Extracted page text data:
=== Section Start ===

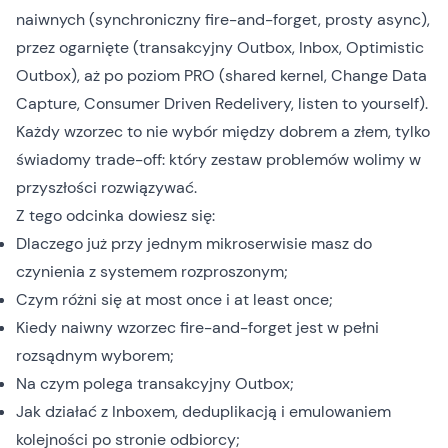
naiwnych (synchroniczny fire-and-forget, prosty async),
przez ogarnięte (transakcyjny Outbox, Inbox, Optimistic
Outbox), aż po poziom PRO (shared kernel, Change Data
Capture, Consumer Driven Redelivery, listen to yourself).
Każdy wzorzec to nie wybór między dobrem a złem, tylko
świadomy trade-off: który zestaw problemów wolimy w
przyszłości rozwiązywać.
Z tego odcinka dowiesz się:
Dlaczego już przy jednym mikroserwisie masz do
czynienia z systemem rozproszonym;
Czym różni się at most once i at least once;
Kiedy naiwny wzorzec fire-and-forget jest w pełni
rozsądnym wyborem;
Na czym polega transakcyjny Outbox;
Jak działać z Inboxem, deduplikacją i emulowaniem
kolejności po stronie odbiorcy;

=== Section End ===
=== Section Start ===

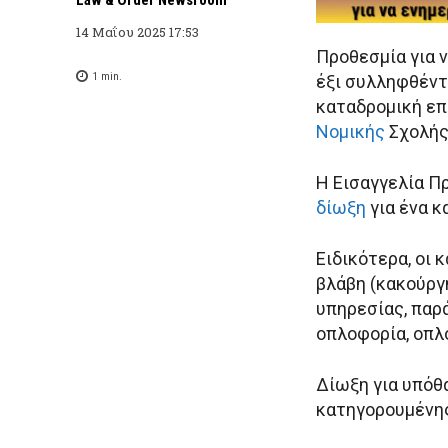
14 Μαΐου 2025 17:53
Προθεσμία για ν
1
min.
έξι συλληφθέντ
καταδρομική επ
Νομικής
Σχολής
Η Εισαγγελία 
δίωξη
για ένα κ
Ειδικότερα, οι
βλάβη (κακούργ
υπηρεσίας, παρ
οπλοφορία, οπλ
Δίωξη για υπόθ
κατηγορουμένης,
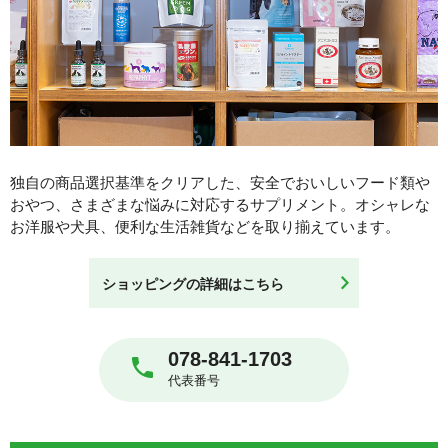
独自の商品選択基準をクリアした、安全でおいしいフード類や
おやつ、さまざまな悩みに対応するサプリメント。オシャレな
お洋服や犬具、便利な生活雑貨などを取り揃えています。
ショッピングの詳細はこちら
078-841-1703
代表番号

=== Section End ===
=== Section Start ===

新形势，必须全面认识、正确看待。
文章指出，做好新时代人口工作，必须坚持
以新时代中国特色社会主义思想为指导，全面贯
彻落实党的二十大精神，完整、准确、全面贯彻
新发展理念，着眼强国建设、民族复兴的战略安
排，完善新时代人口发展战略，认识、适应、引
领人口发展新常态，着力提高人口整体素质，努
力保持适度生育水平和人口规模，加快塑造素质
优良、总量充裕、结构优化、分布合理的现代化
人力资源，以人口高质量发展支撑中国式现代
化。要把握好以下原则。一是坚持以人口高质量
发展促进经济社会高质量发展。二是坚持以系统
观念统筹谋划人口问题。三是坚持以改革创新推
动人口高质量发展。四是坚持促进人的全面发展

=== Section End ===

* Problem requirements
Going through the entries above, count the lines that include "fire" and state only the result.

* Response box
2